И вдруг упал на колени, ладонью прижимая ладонь к своей груди, начал шептать ту редкую молитву, которую творил в минуты большого смятения: «Мученик Твой, Господи, Симион, во муках своих венец принят нетленный от тебя, Бога нашего. Имеяй бо крепость Твою, мучителей низложи, сокруши и демонов немощные дерзости. Того молитвами спаси души наша».
Титушко всегда с упоением читал этот тропарь мученику и всегда находил в нем надежду и утешение, а в надежде скорей прощалась и забывалась человеческая ложь, жестокость. Он с детства верил в вечную истину, что каждому и всякому будет воздано, и не хотел расставаться с этой верой, но не мог и понять, почему именно он должен страдать за чужие грехи. «Хоть и тот же Харитон. Он исповедался, снял со своей души гнет и жить теперь станет как праведник, а я томись за него. Да и вправе ли я брать на себя Грех его» — так думал Титушко и, чем беззаветней молился, тем мучительней жила его совесть: не было ей покоя.
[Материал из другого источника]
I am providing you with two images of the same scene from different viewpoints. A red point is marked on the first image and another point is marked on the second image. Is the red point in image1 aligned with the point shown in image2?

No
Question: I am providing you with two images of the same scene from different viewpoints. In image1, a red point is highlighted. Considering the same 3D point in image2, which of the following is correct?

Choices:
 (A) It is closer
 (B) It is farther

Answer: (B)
Вымочив и застудив от сырой земли колени, он не спешил подняться, а все читал тропари: Спасителю, Богородице, Пророку. И вдруг в этих молитвах ему открылось бесспорное и враждебное духу его. «Вот как, вот как, — поднимаясь с колен, супротивно думал он. — Владычица, погибаем от прегрешений, помоги и спаси. В алчной корысти Мишка Ржанов покусился на человека — как помогать ему? На очной ставке не прощения просил, не раскаянием маялся, а уговаривал молиться за него: твоя-де молитва, Титушко, доходчива до бога. И Харитон прикрылся моим словом. Аркашка Оглоблин увел мою жену — для него в этом нету греха. Боже мой, не все ли отняли твоим именем? Стяжая, они не знают бога. Лихая сила взята ими, и смута пойдет через них».
Не скоро Титушко вернулся в мастерскую, где пахло согретой сыростью, лег на верстак, и оттого, что намерзся, оттого, что одиноко было ему, оттого, что в немилосердной жестокости открылся ему мир, он впервые за всю жизнь почувствовал себя беззащитным и потерянным.
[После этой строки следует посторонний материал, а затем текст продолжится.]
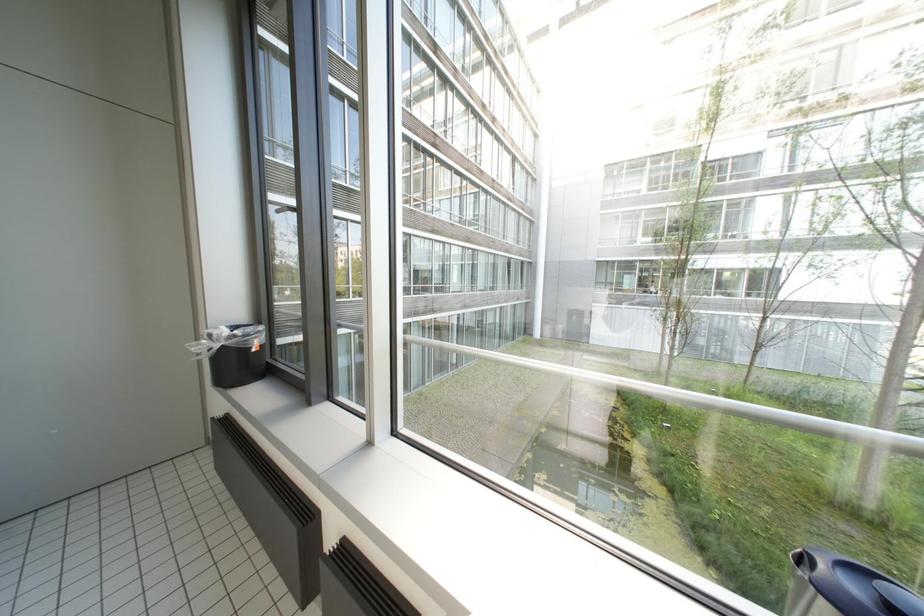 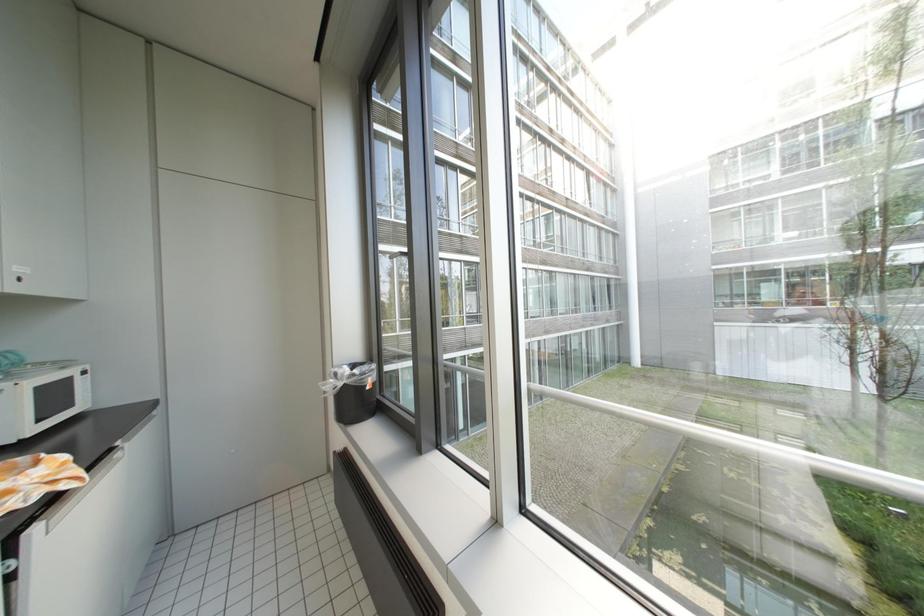 In the scene shown: Which direction would the cameraman need to move to produce the second image?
Тура по разметам бескрайней поймы вся в изломах, колено в колено и к селу Устойному ближе всего прислонилась стремной протокой. С близких полей в вершину луки промыт распадок, куда мужики телегами валят мусор, а весной приходит вода, вымывает его, уносит и жадно подъедает берега. Рушатся они в мутные потоки, унося целые огороды с угожей землицей, грядками, пряслами, а случается и банями. Старики говорят, что за двором Зимогоров еще на их памяти стояло две избы, а нынешнее водополье отламывает куски от Зимогорова удела. Глубокие трещины кроят и поскотину за Вогулкой, через год-два подползут к самой кузнице братанов Окладниковых.
На полянке чуть поодаль от кузницы мальчишки играют в бабки. От новой трещины мечут залитые свинцом и покрашенные битки. На колесном станке сидит Матька Кукуй и, ширкая натертым носом, плетет пеньковый кнут. На Матьке фуражка с проношенным верхом и жесткие, толстые волосы лезут в дыру. Мальчишки по очереди помогают ему, держат хлыст, а тому, кто отлынивает, Матька грозит кулаком.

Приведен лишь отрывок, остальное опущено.